* _Required action_: Without the pictures, set down everything in the listing exactly.

* _Data_:
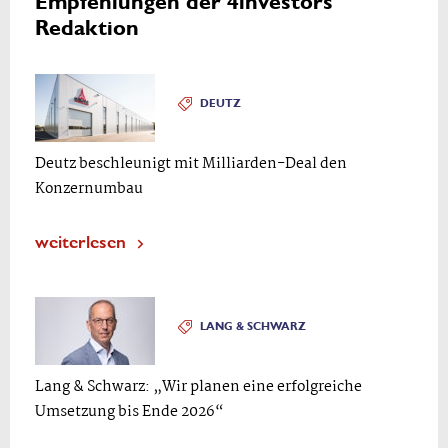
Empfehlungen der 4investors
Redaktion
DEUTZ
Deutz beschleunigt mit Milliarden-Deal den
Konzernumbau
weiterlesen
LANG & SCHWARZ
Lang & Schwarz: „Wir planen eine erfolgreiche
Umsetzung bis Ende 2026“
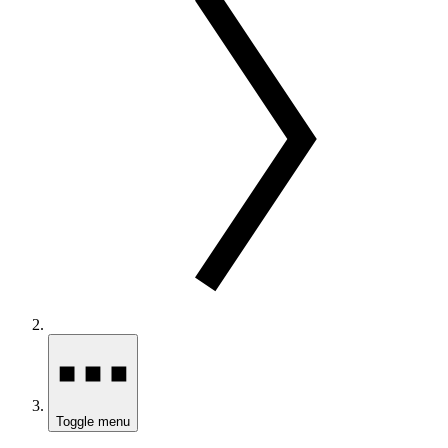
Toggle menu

* _Solved exercise_:
Empfehlungen der 4investors
Redaktion
DEUTZ
Deutz beschleunigt mit Milliarden-Deal den
Konzernumbau
weiterlesen
LANG & SCHWARZ
Lang & Schwarz: „Wir planen eine erfolgreiche
Umsetzung bis Ende 2026“
Toggle menu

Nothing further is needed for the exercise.